Dataset entries ->
⟨

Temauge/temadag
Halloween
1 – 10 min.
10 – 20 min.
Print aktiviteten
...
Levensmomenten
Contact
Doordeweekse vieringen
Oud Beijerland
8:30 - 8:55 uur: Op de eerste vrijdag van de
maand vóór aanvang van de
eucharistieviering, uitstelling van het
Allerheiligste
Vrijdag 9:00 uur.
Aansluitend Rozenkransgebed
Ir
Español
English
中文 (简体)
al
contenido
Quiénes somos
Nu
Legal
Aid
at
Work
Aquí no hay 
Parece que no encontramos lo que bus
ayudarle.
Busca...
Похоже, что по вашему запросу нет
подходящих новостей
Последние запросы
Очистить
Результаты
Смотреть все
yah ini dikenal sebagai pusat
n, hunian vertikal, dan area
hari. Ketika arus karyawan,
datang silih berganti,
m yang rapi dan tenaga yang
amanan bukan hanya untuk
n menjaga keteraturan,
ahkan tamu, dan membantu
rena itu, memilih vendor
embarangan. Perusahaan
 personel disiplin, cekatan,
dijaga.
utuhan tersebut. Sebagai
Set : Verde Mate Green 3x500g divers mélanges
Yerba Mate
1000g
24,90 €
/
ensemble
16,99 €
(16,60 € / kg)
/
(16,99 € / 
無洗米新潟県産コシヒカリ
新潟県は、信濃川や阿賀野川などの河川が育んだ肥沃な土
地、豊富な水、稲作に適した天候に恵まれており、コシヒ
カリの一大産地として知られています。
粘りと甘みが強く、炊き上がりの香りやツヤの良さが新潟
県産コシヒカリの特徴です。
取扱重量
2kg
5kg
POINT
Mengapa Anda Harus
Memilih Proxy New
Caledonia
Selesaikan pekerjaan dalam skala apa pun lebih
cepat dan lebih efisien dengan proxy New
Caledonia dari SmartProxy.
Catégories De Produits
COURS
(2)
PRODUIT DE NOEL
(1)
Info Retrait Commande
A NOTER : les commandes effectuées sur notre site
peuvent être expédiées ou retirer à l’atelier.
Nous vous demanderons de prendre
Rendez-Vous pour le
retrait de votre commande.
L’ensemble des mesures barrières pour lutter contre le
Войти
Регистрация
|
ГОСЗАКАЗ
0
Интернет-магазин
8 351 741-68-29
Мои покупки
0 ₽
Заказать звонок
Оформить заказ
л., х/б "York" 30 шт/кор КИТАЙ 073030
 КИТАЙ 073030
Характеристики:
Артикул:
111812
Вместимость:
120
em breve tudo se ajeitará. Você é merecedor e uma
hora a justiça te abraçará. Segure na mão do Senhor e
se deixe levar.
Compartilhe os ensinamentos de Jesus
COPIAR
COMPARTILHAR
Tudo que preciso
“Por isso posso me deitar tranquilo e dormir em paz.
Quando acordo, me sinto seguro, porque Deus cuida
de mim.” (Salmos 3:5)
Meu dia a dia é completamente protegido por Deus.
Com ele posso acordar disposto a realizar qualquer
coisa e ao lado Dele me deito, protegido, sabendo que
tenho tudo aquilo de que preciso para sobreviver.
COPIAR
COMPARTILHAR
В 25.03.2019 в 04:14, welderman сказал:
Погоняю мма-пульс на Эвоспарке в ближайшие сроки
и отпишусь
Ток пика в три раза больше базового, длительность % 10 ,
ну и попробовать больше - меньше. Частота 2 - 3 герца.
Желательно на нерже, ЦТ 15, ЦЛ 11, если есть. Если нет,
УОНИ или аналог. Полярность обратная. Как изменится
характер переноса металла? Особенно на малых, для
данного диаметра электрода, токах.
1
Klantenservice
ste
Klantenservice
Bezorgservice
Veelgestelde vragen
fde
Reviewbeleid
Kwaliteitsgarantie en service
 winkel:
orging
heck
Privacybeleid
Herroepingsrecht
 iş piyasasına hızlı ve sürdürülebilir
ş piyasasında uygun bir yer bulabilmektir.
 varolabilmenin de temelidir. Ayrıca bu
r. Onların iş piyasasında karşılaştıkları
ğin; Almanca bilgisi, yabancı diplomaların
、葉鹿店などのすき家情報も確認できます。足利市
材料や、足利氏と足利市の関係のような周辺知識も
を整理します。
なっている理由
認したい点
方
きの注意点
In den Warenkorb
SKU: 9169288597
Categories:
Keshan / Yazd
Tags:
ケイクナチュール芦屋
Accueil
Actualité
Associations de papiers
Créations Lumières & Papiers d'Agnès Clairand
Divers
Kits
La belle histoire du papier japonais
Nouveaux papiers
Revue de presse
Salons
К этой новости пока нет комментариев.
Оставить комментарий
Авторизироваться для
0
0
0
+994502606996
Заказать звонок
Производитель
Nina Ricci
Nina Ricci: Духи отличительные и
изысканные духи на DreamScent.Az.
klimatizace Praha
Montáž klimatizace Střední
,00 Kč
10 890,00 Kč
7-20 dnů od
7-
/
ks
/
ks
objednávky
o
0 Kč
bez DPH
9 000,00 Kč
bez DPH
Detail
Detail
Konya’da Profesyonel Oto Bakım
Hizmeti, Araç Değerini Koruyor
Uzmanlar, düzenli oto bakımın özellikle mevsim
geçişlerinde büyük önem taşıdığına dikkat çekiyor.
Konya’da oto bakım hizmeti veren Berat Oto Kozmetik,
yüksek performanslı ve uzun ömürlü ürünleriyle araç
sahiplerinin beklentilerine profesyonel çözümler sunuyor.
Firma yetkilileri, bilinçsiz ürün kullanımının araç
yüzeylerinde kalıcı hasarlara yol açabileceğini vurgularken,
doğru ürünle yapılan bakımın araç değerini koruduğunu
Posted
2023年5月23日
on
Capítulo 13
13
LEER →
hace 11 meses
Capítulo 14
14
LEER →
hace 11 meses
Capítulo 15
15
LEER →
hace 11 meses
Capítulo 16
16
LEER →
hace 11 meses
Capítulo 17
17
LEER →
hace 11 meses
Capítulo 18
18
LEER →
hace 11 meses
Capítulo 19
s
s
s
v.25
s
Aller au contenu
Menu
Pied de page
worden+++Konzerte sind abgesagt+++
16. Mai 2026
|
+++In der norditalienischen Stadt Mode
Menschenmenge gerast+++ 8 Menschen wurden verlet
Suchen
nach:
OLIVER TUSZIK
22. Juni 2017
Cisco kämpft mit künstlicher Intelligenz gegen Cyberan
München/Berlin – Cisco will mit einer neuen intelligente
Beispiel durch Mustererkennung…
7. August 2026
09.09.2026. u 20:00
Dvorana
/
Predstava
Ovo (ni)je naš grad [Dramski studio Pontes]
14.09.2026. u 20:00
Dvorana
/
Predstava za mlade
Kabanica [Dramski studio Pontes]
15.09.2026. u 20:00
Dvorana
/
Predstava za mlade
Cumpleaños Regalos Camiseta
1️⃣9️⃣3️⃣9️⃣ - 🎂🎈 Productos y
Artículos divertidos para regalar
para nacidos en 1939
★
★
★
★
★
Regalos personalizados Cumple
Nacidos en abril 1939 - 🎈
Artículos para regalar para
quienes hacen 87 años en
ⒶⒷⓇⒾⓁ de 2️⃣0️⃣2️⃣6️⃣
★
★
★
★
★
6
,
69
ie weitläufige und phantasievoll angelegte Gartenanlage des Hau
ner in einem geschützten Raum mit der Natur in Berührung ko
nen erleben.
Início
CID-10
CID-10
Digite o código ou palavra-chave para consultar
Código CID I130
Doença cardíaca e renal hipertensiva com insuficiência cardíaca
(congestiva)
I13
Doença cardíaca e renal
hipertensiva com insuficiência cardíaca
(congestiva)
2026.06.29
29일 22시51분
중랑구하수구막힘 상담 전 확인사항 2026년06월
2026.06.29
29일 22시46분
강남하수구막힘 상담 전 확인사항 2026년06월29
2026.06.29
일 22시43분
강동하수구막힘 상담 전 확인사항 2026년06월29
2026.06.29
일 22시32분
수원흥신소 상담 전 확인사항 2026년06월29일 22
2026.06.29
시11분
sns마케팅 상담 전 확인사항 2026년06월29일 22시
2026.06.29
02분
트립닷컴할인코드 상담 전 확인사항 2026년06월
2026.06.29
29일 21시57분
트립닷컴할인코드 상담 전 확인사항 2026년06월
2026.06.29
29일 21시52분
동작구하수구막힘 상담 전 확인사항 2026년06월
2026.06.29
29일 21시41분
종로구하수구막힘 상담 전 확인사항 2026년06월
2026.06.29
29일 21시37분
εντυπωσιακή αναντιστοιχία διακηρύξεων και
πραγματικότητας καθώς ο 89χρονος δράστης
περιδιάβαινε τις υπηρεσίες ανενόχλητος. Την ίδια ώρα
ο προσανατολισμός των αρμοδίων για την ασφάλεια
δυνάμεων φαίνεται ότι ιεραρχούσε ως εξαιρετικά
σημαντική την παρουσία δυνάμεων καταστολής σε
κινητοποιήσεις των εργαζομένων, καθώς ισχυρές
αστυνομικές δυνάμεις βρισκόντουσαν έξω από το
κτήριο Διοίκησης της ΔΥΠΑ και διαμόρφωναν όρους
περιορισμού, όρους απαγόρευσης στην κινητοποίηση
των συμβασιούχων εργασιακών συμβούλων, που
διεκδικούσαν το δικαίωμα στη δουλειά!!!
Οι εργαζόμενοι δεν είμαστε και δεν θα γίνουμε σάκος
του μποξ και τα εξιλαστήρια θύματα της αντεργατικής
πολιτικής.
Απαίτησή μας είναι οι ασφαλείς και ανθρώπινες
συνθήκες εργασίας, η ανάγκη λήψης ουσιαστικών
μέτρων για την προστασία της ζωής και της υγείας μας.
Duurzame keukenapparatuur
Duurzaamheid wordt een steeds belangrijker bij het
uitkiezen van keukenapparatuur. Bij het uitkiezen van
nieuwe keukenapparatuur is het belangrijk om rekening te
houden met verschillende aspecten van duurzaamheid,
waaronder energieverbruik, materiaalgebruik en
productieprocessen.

⟩

Retype the portion of the data above that starts on the line with "Menschenmenge gerast+++ 8" and finishes on the line with "ie weitläufige und", including both of those lines.

Answer for this exercise ->
Menschenmenge gerast+++ 8 Menschen wurden verlet
Suchen
nach:
OLIVER TUSZIK
22. Juni 2017
Cisco kämpft mit künstlicher Intelligenz gegen Cyberan
München/Berlin – Cisco will mit einer neuen intelligente
Beispiel durch Mustererkennung…
7. August 2026
09.09.2026. u 20:00
Dvorana
/
Predstava
Ovo (ni)je naš grad [Dramski studio Pontes]
14.09.2026. u 20:00
Dvorana
/
Predstava za mlade
Kabanica [Dramski studio Pontes]
15.09.2026. u 20:00
Dvorana
/
Predstava za mlade
Cumpleaños Regalos Camiseta
1️⃣9️⃣3️⃣9️⃣ - 🎂🎈 Productos y
Artículos divertidos para regalar
para nacidos en 1939
★
★
★
★
★
Regalos personalizados Cumple
Nacidos en abril 1939 - 🎈
Artículos para regalar para
quienes hacen 87 años en
ⒶⒷⓇⒾⓁ de 2️⃣0️⃣2️⃣6️⃣
★
★
★
★
★
6
,
69
ie weitläufige und phantasievoll angelegte Gartenanlage des Hau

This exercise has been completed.